■ **Exercise details**: Scan the material for the word "click" and copy each line where it occurs.

[[ Data for the task, beginning ]]

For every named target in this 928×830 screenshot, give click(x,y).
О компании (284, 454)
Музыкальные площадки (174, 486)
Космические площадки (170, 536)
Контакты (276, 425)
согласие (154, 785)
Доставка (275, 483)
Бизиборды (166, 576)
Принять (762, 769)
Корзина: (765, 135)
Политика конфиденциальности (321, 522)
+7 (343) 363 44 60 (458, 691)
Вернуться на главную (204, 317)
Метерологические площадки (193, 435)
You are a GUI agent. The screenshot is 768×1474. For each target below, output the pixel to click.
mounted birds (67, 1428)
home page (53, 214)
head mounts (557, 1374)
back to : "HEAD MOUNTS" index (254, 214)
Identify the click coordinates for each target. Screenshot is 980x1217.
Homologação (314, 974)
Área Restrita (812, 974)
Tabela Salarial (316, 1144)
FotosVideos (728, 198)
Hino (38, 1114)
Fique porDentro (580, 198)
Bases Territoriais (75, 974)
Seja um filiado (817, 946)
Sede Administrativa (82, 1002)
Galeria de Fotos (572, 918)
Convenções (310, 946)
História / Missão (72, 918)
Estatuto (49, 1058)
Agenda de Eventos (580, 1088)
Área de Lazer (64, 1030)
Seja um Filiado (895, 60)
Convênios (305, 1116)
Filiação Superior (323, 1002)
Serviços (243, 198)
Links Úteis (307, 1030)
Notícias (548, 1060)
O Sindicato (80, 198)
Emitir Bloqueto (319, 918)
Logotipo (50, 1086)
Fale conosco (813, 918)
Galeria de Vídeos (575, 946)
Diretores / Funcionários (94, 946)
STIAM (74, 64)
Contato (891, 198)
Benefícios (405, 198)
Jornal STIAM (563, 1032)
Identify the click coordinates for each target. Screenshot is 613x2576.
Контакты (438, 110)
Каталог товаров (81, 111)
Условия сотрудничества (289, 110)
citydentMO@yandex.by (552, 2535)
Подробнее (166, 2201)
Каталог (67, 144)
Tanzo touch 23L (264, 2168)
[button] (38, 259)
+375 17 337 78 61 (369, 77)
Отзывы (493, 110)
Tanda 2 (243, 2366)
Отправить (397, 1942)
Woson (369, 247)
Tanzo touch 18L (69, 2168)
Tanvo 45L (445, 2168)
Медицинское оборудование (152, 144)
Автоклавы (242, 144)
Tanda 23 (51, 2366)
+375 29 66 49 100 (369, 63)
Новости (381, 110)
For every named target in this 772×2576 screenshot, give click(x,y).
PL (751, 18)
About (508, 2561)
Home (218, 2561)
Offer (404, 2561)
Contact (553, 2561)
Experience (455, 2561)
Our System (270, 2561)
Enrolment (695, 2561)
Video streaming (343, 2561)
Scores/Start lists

[[ Data for the task, end ]]

■ **Written reply**:
For every named target in this 928×830 screenshot, give click(x,y).
You are a GUI agent. The screenshot is 768×1474. For each target below, output the pixel to click.
Identify the click coordinates for each target. Screenshot is 980x1217.
Identify the click coordinates for each target. Screenshot is 613x2576.
For every named target in this 772×2576 screenshot, give click(x,y).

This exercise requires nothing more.